The input START
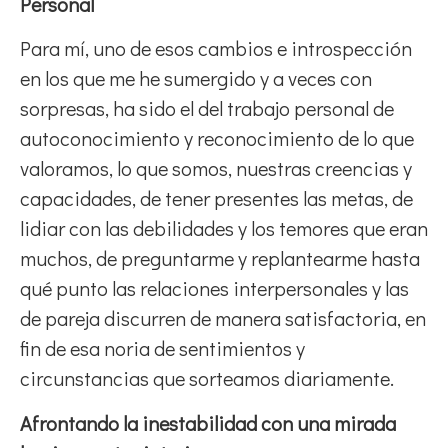
Personal
Para mí, uno de esos cambios e introspección
en los que me he sumergido y a veces con
sorpresas, ha sido el del trabajo personal de
autoconocimiento y reconocimiento de lo que
valoramos, lo que somos, nuestras creencias y
capacidades, de tener presentes las metas, de
lidiar con las debilidades y los temores que eran
muchos, de preguntarme y replantearme hasta
qué punto las relaciones interpersonales y las
de pareja discurren de manera satisfactoria, en
fin de esa noria de sentimientos y
circunstancias que sorteamos diariamente.
Afrontando la inestabilidad con una mirada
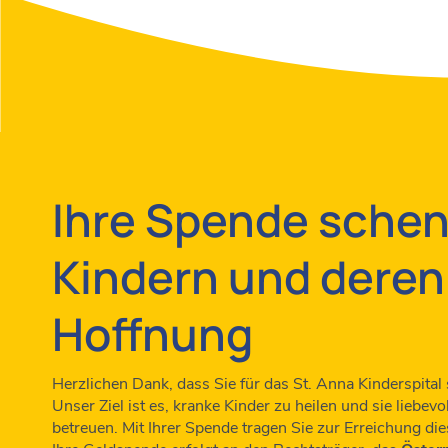
Ihre Spende schen
Kindern und deren
Hoffnung
Herzlichen Dank, dass Sie für das St. Anna Kinderspital
Unser Ziel ist es, kranke Kinder zu heilen und sie liebe
betreuen. Mit Ihrer Spende tragen Sie zur Erreichung dies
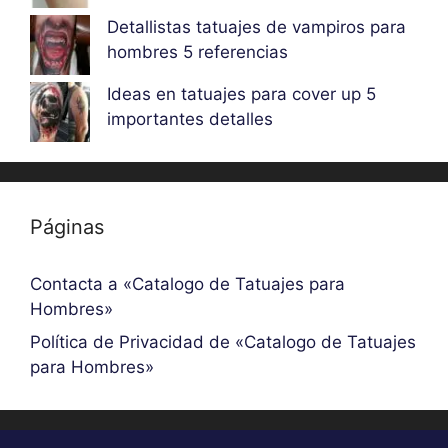
Detallistas tatuajes de vampiros para
hombres 5 referencias
Ideas en tatuajes para cover up 5
importantes detalles
Páginas
Contacta a «Catalogo de Tatuajes para
Hombres»
Política de Privacidad de «Catalogo de Tatuajes
para Hombres»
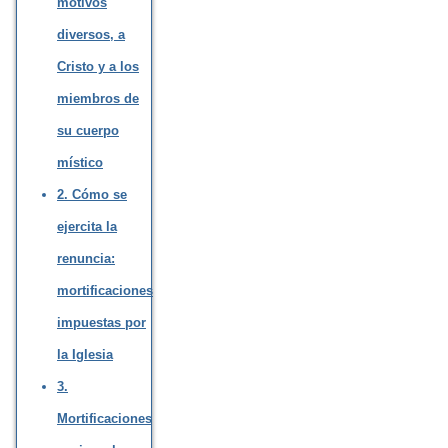
motivos
diversos, a
Cristo y a los
miembros de
su cuerpo
místico
2. Cómo se
ejercita la
renuncia:
mortificaciones
impuestas por
la Iglesia
3.
Mortificaciones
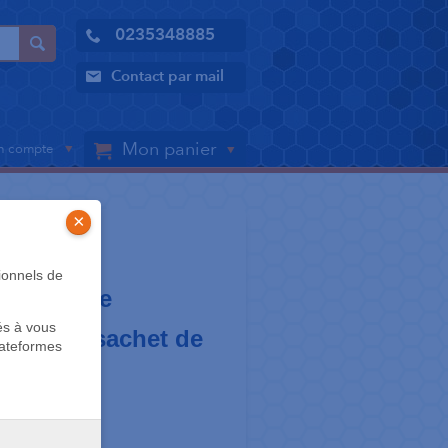
0235348885
Contact par mail
Mon panier
 compte
×
ionnels de
oller base
és à vous
incurvée sachet de
lateformes
ic Products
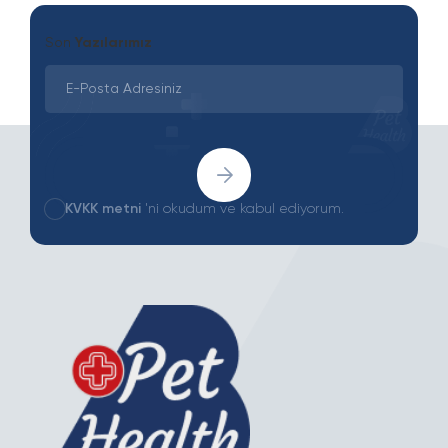
Son
Yazılarımız
KVKK metni
'ni okudum ve kabul ediyorum.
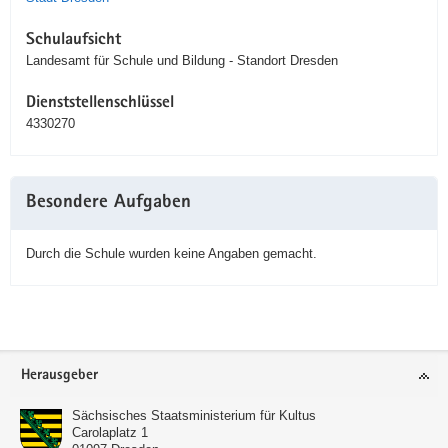
Schulaufsicht
Landesamt für Schule und Bildung - Standort Dresden
Dienststellenschlüssel
4330270
Besondere Aufgaben
Durch die Schule wurden keine Angaben gemacht.
Service
Herausgeber
Sächsisches Staatsministerium für Kultus
Carolaplatz 1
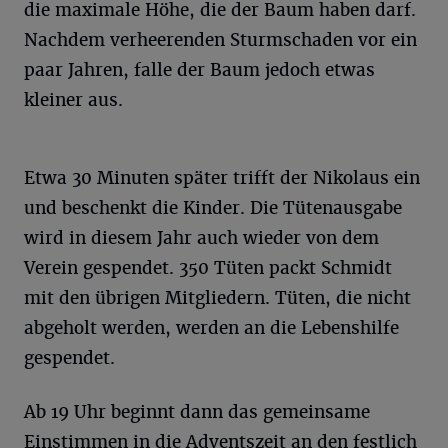
die maximale Höhe, die der Baum haben darf.
Nachdem verheerenden Sturmschaden vor ein
paar Jahren, falle der Baum jedoch etwas
kleiner aus.
Etwa 30 Minuten später trifft der Nikolaus ein
und beschenkt die Kinder. Die Tütenausgabe
wird in diesem Jahr auch wieder von dem
Verein gespendet. 350 Tüten packt Schmidt
mit den übrigen Mitgliedern. Tüten, die nicht
abgeholt werden, werden an die Lebenshilfe
gespendet.
Ab 19 Uhr beginnt dann das gemeinsame
Einstimmen in die Adventszeit an den festlich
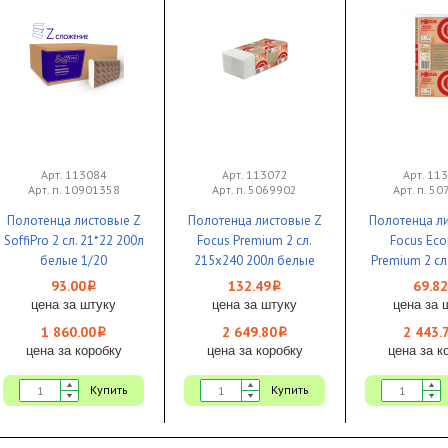
Арт. 113084
Арт. 113072
Арт. 11
Арт. п. 10901358
Арт. п. 5069902
Арт. п. 5
Полотенца листовые Z
Полотенца листовые Z
Полотенца л
SoffiPro 2 сл. 21*22 200л
Focus Premium 2 сл.
Focus Ec
белые 1/20
215х240 200л белые
Premium 2 сл
быстрорастворимые
100л белы
93.00
132.49
69.82
i
i
1/20
цена за штуку
цена за штуку
цена за 
1 860.00
2 649.80
2 443.
i
i
цена за коробку
цена за коробку
цена за к
Купить
Купить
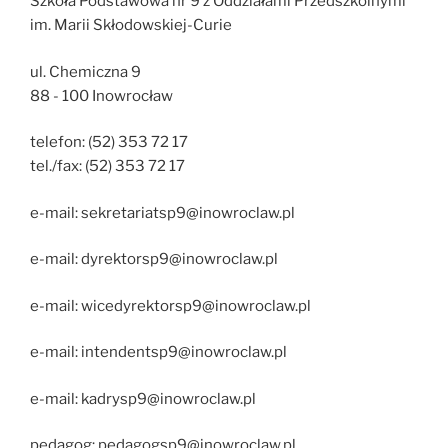
Szkoła Podstawowa nr 9 z Oddziałami Przedszkolnymi
im. Marii Skłodowskiej-Curie
ul. Chemiczna 9
88 - 100 Inowrocław
telefon: (52) 353 72 17
tel./fax: (52) 353 72 17
e-mail: sekretariatsp9@inowroclaw.pl
e-mail: dyrektorsp9@inowroclaw.pl
e-mail: wicedyrektorsp9@inowroclaw.pl
e-mail: intendentsp9@inowroclaw.pl
e-mail: kadrysp9@inowroclaw.pl
pedagog: pedagogsp9@inowroclaw.pl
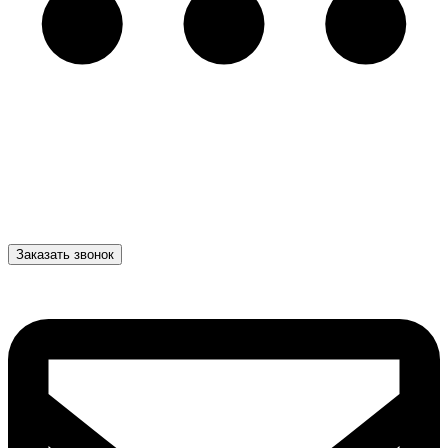
Заказать звонок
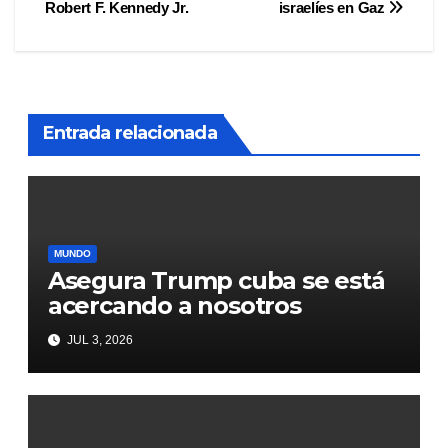
de
Robert F. Kennedy Jr.
israelíes en Gaz
entradas
Entrada relacionada
MUNDO
Asegura Trump cuba se está
acercando a nosotros
JUL 3, 2026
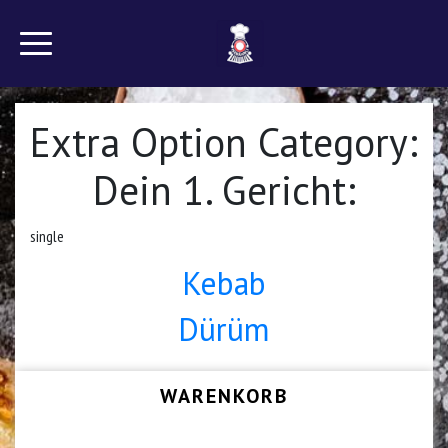
Extra Option Category:
Dein 1. Gericht:
single
Kebab
Dürüm
WARENKORB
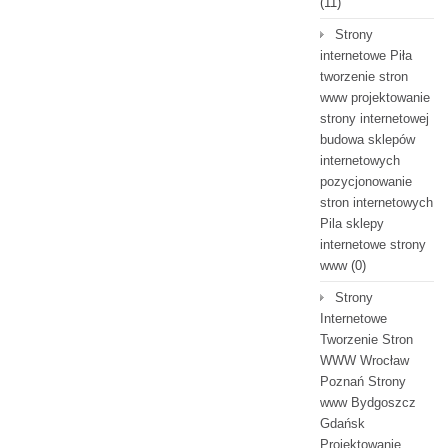
(11)
Strony
internetowe Piła
tworzenie stron
www projektowanie
strony internetowej
budowa sklepów
internetowych
pozycjonowanie
stron internetowych
Pila sklepy
internetowe strony
www
(0)
Strony
Internetowe
Tworzenie Stron
WWW Wrocław
Poznań Strony
www Bydgoszcz
Gdańsk
Projektowanie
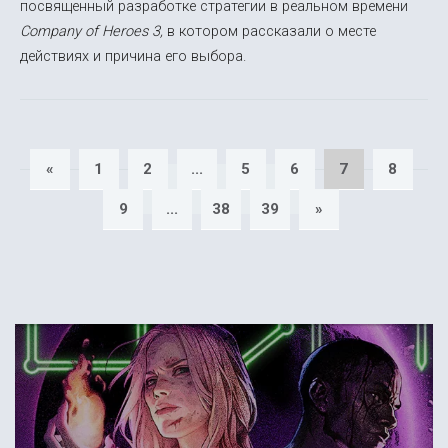
посвященный разработке стратегии в реальном времени
Company of Heroes 3,
в котором рассказали о месте
действиях и причина его выбора.
«
1
2
...
5
6
7
8
9
...
38
39
»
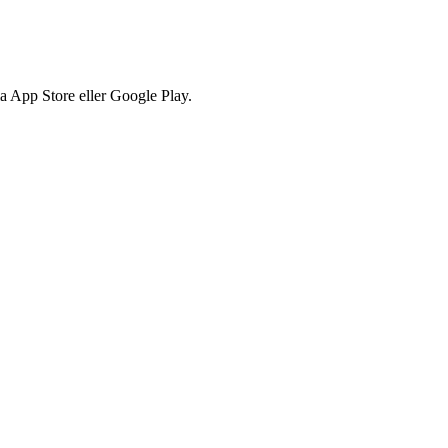
via App Store eller Google Play.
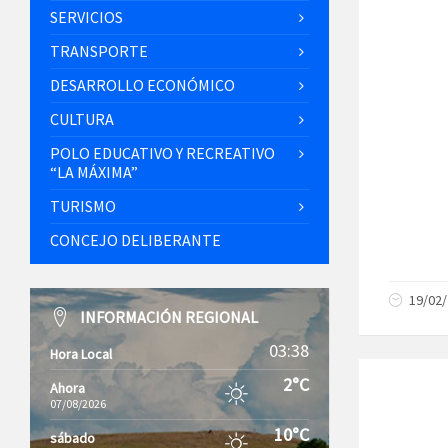
SERVICIOS
TRANSPORTE
DESARROLLO ECONÓMICO
CULTURA
POLO EDUCATIVO Y RECREATIVO
“LA MÁXIMA”
TURISMO
CONCEJO DELIBERANTE
19/02
INFORMACIÓN REGIONAL
03:38
Hora Local
2°C
Ahora
07/08/2026
10°C
sábado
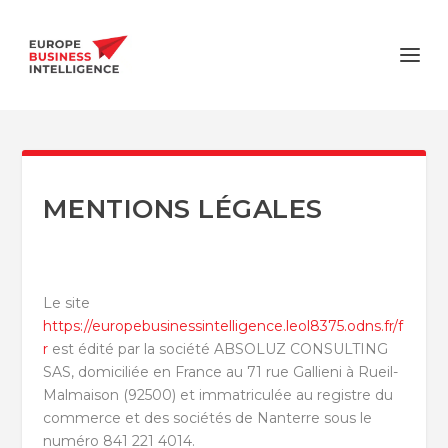
MENTIONS LÉGALES
Le site
https://europebusinessintelligence.leol8375.odns.fr/f
r
est édité par la société ABSOLUZ CONSULTING
SAS, domiciliée en France au 71 rue Gallieni à Rueil-
Malmaison (92500) et immatriculée au registre du
commerce et des sociétés de Nanterre sous le
numéro 841 221 4014.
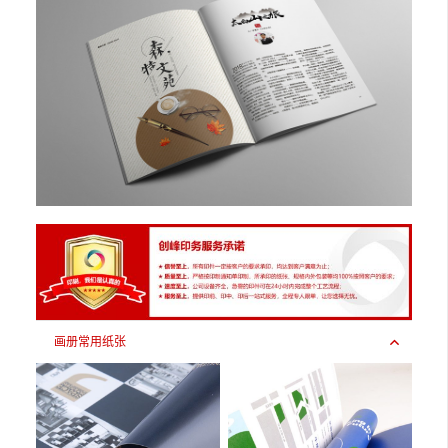
画册常用纸张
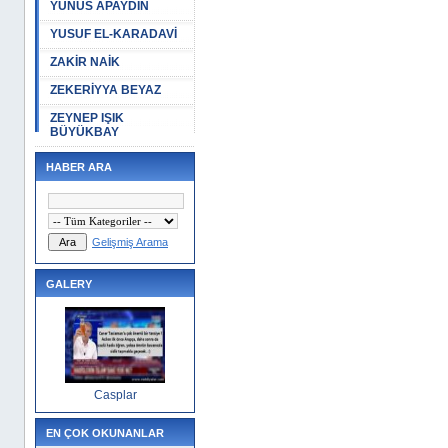
YUNUS APAYDIN
YUSUF EL-KARADAVİ
ZAKİR NAİK
ZEKERİYYA BEYAZ
ZEYNEP IŞIK
BÜYÜKBAY
HABER ARA
Gelişmiş Arama
GALERY
Casplar
EN ÇOK OKUNANLAR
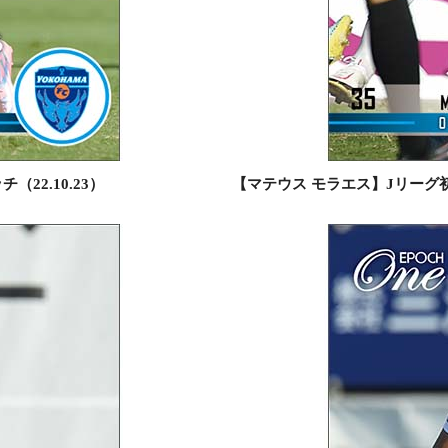
2.10.23）
【マテウス モラエス】Jリーグ初出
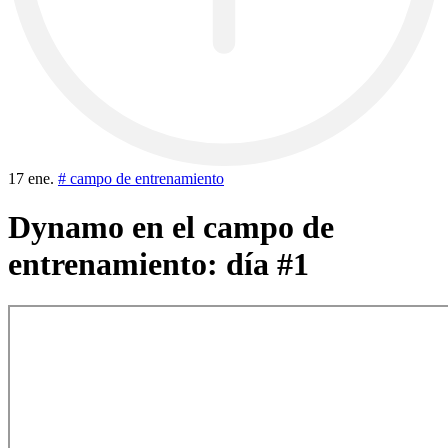
17 ene.
# campo de entrenamiento
Dynamo en el campo de
entrenamiento: día #1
The input END
A word-for-word copy is needed of the lines from the line holding "EN ÇOK OKUNANLAR" through the end of the records, both included, excluding every picture.

EN ÇOK OKUNANLAR
2.10.23）
【マテウス モラエス】Jリーグ初出
17 ene.
# campo de entrenamiento
Dynamo en el campo de
entrenamiento: día #1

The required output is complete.